Day 3 (6-Oct): Opened bank accounts and applied for credit card. Tagged the Vancouver Library registration to the Richmond Library card. Hung out with new friend HC, went to Oakridge and Metrotown.

Day 4 (7-Oct): Laundry and drying done. Bought Monthly FareCard for travel on all public transport. Sent out MSP (Medical Services Plan) application. Dinner and movie at Vancouver with another new friend SL and her Toronto friend. I suspect SL invited me because she wanted me to play gooseberry.

Day 5 (8-Oct): Jet lag finally hit... I am totally sleepy today. Thankfully no headache. Now that all the critical paperwork are completed, I allowed myself to rest for the day.


Think I'm settling down ok. Distances that looked long on Google Map are actually nearer in reality. E.g. A 20 min walk estimated by my landlord is actually only 10-15 min. Or maybe I walk very fast for a Canadian pace?

Still acclimatising to the cold. Nevertheless, I'm improving. Needed 5 layers on top (thermal top, long-sleeve T, cashmere sweater, thin padded coat, mid-thigh length down-padded coat) initially for a 14 degree Centigrade weather, but I'm ok with 3 to 4 layers now. Still 3 layers at bottom (thermal bottom, leggings, jeans/pants). Socks and long boots for footwear. Well, I have a good excuse. I have just arrived from Singapore, where the coldest temperature is around 24 degree Centigrade.

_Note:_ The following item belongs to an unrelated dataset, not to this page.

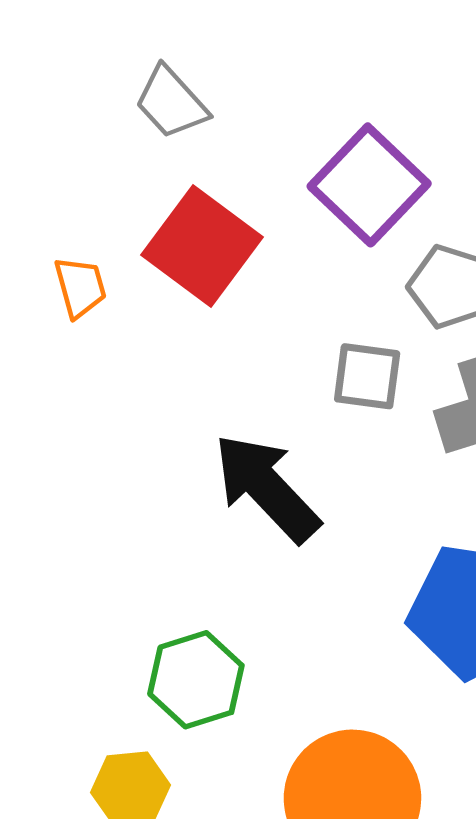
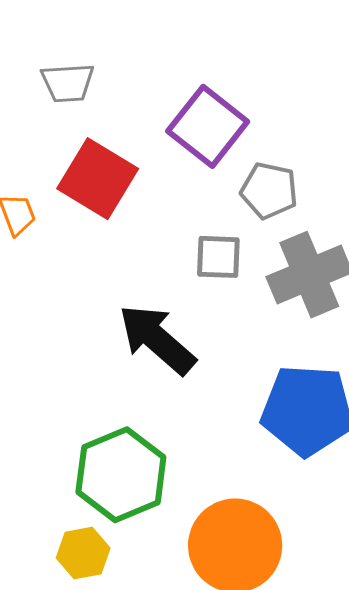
gray trapezoid: (171, 103) -> (68, 83), turned -46
green hexagon: (196, 680) -> (121, 475), size x1.4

Richmond is very Asian. Chinese and Cantonese are commonly heard. Many shops have both large Chinese and smaller English labels. I think my non-English speaking parents will be so at home here, ha ha!

While I like the friendly and relaxed suburban feel of Richmond, I prefer the more cosmopolitan mix of Vancouver. However, people in Vancouver are more hurried and less friendly than Richmond (although still better than Singapore). Perhaps it's due to Vancouver being a city/downtown area. Maybe I will check out Burnaby in future.